About this exercise. Beginning with the line containing "Policies (68, 2168)" and ending with the line containing "Ansprechpartner (606, 775)", write out each line of the records below exactly; pictures and lines outside that range are left out.

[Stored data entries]

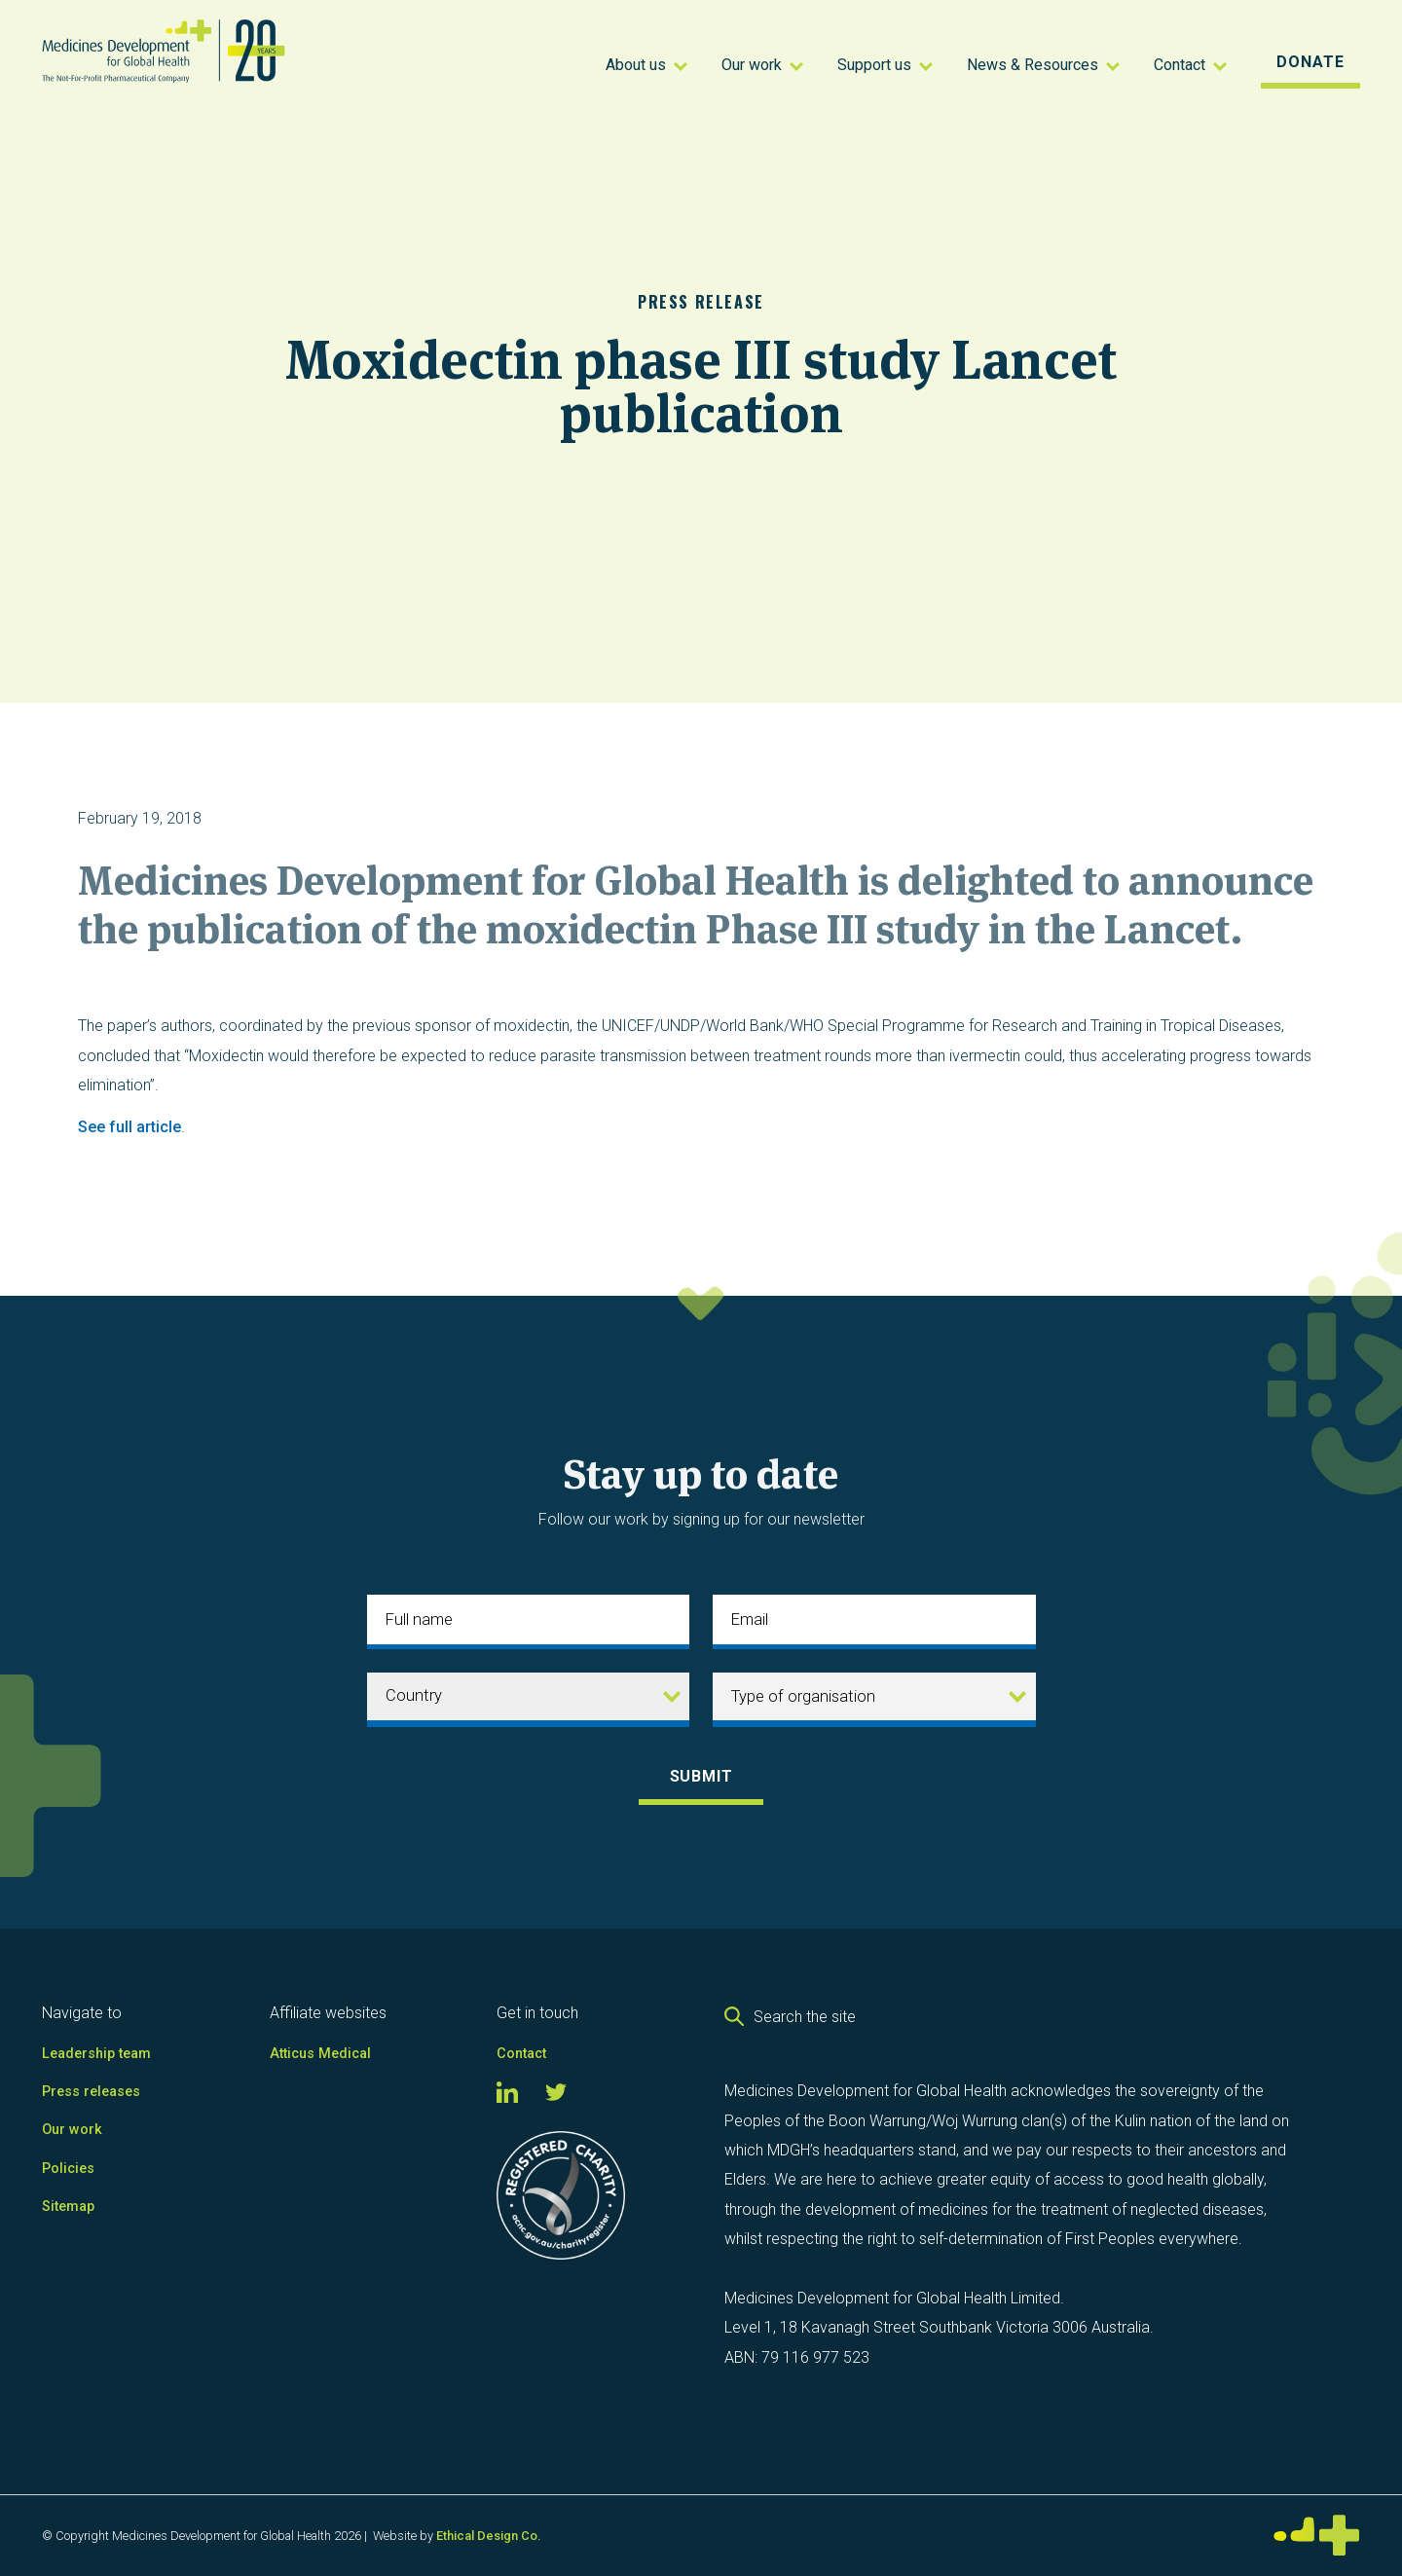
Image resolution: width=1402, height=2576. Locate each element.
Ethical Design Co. (488, 2535)
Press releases (91, 2091)
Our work (72, 2129)
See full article (129, 1127)
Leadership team (96, 2053)
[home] (195, 63)
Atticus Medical (320, 2053)
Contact (521, 2053)
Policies (68, 2168)
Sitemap (68, 2206)
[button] (649, 63)
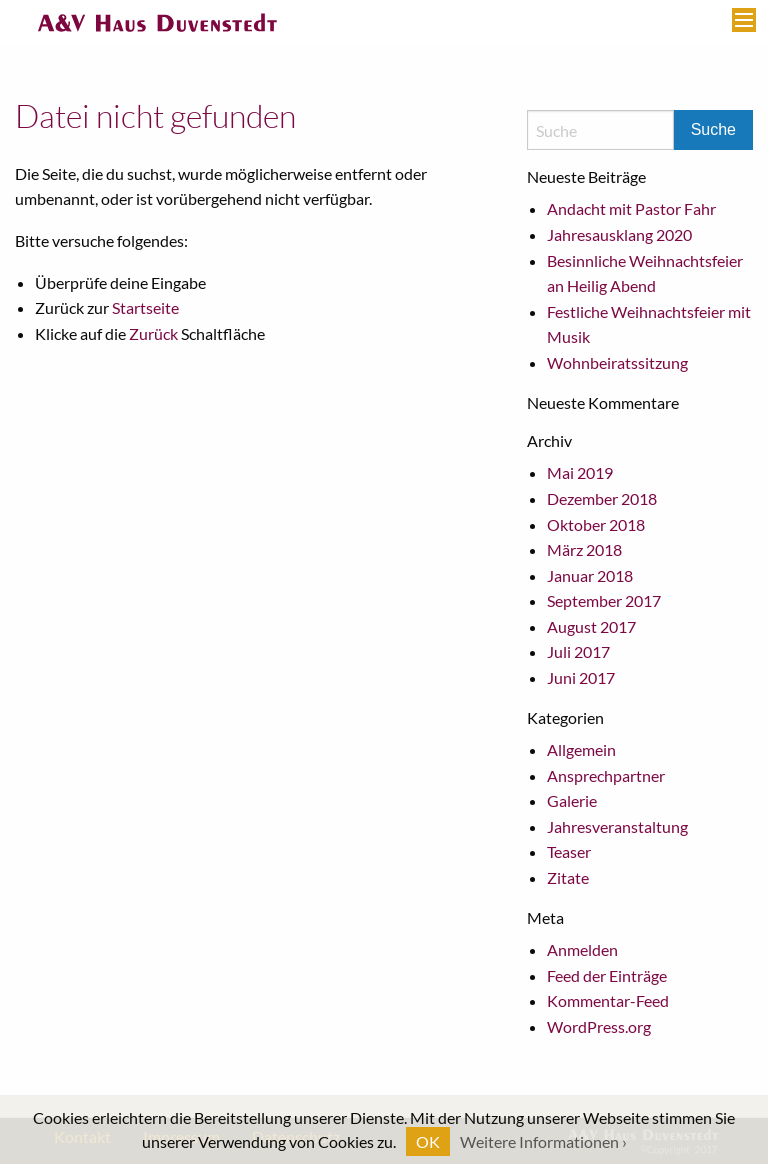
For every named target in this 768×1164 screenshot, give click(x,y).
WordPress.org (599, 1026)
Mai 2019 (580, 472)
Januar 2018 (590, 575)
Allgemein (581, 749)
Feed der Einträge (607, 975)
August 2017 (591, 626)
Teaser (569, 851)
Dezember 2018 (602, 498)
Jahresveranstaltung (617, 826)
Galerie (572, 800)
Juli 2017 (578, 651)
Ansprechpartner (606, 775)
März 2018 (584, 549)
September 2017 (604, 600)
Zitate (568, 877)
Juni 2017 (581, 677)
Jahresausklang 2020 (619, 234)
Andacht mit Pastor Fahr (631, 208)
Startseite (145, 307)
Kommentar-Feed (608, 1000)
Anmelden (582, 949)
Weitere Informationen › (543, 1141)
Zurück (153, 333)
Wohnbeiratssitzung (617, 362)
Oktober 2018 (596, 524)
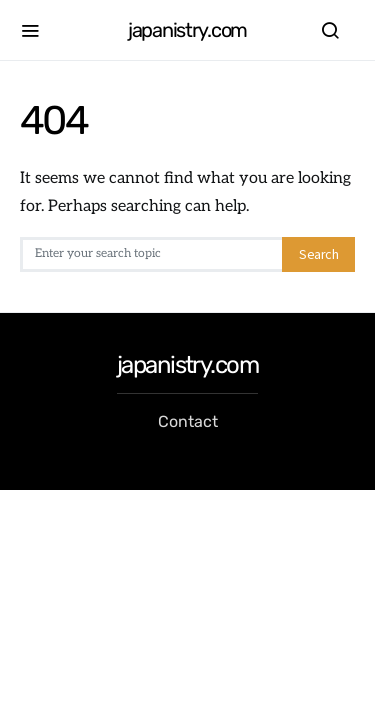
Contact (188, 421)
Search (318, 254)
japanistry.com (187, 30)
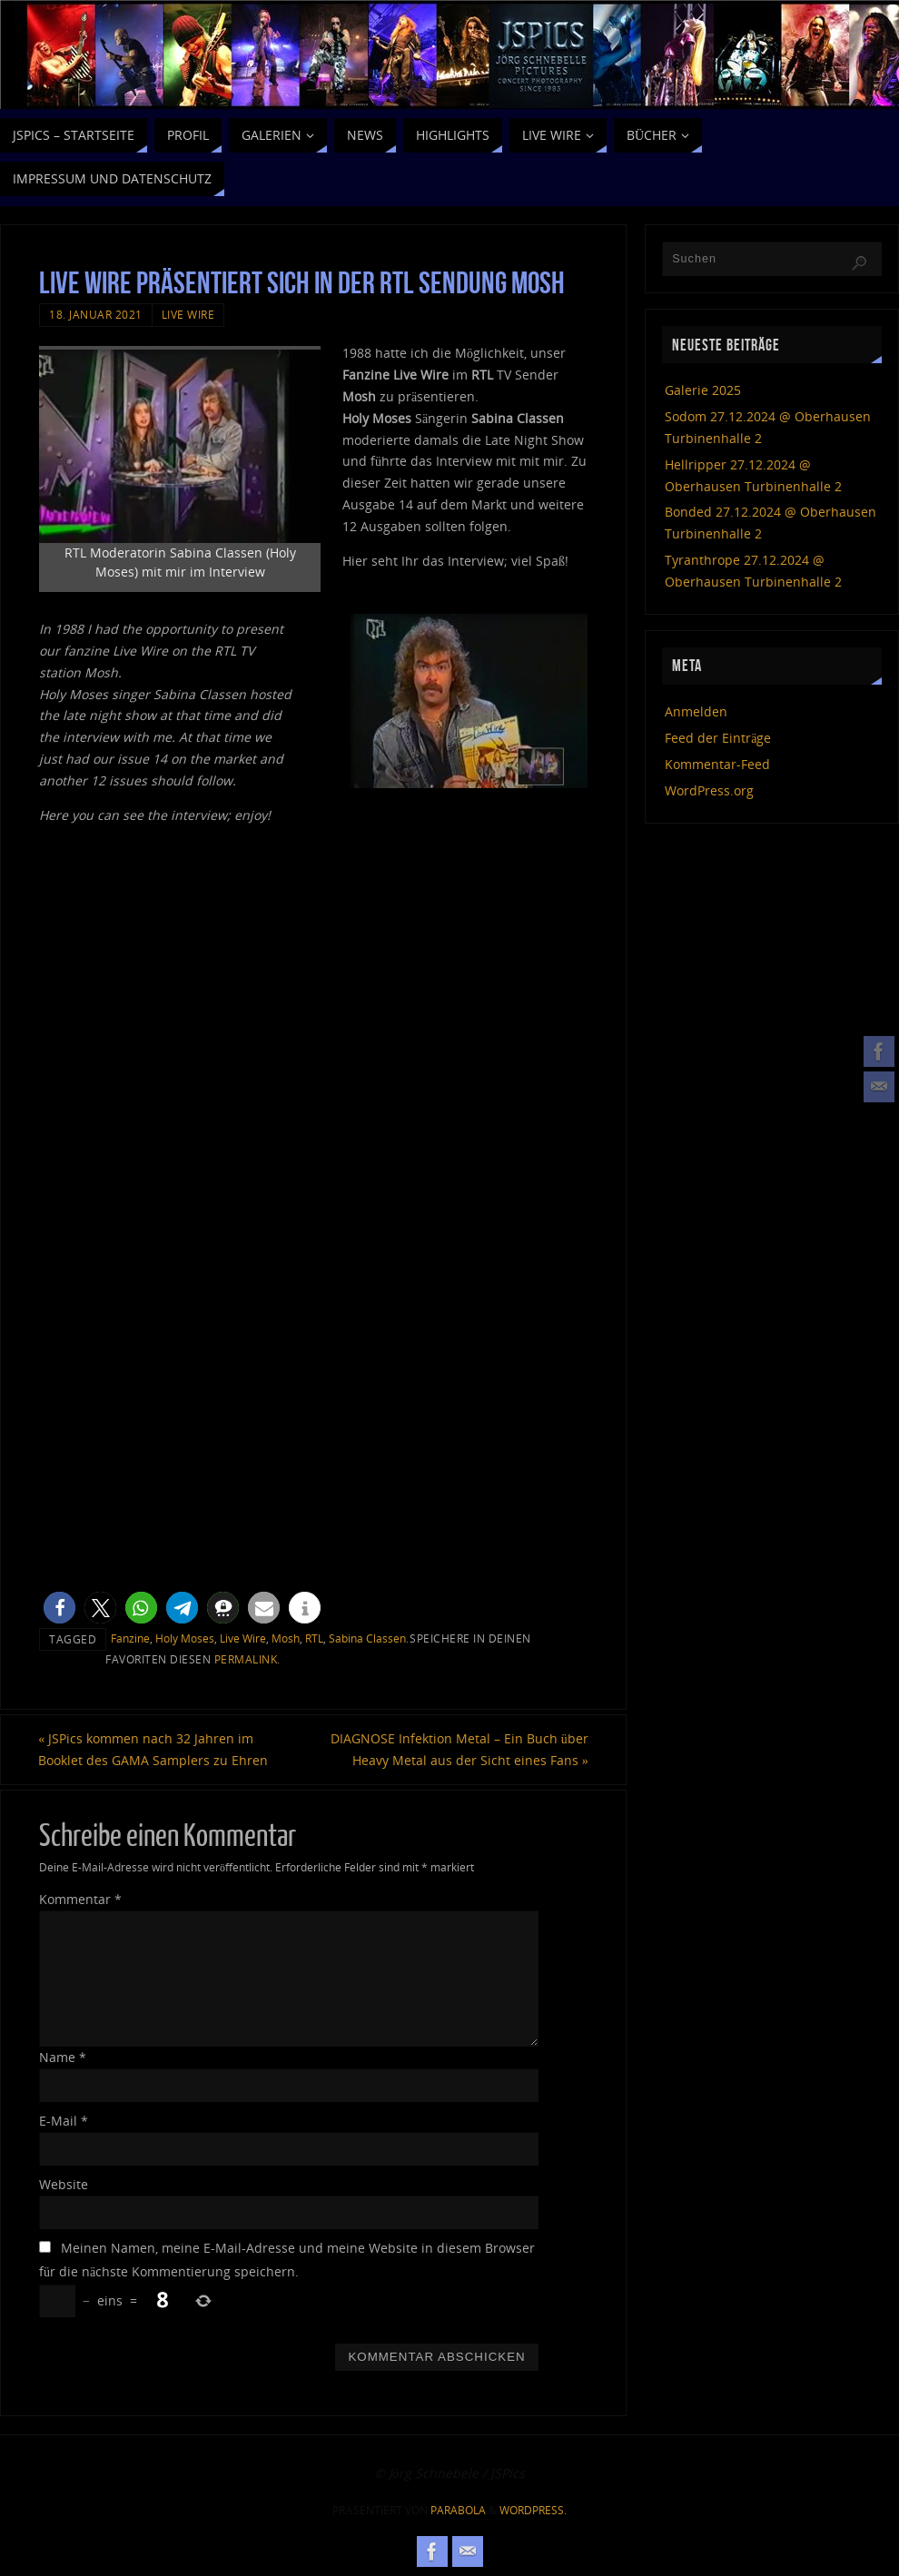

Solution to this problem.
Policies (68, 2168)
Sitemap (68, 2206)
[button] (649, 63)
For every named target in this 768×1164 screenshot, give click(x,y).
WordPress.org (599, 1026)
Mai 2019 (580, 472)
Januar 2018 (590, 575)
Allgemein (581, 749)
Feed der Einträge (607, 975)
August 2017 (591, 626)
Teaser (569, 851)
Dezember 2018 (602, 498)
Jahresveranstaltung (617, 826)
Galerie (572, 800)
Juli 2017 (578, 651)
Ansprechpartner (606, 775)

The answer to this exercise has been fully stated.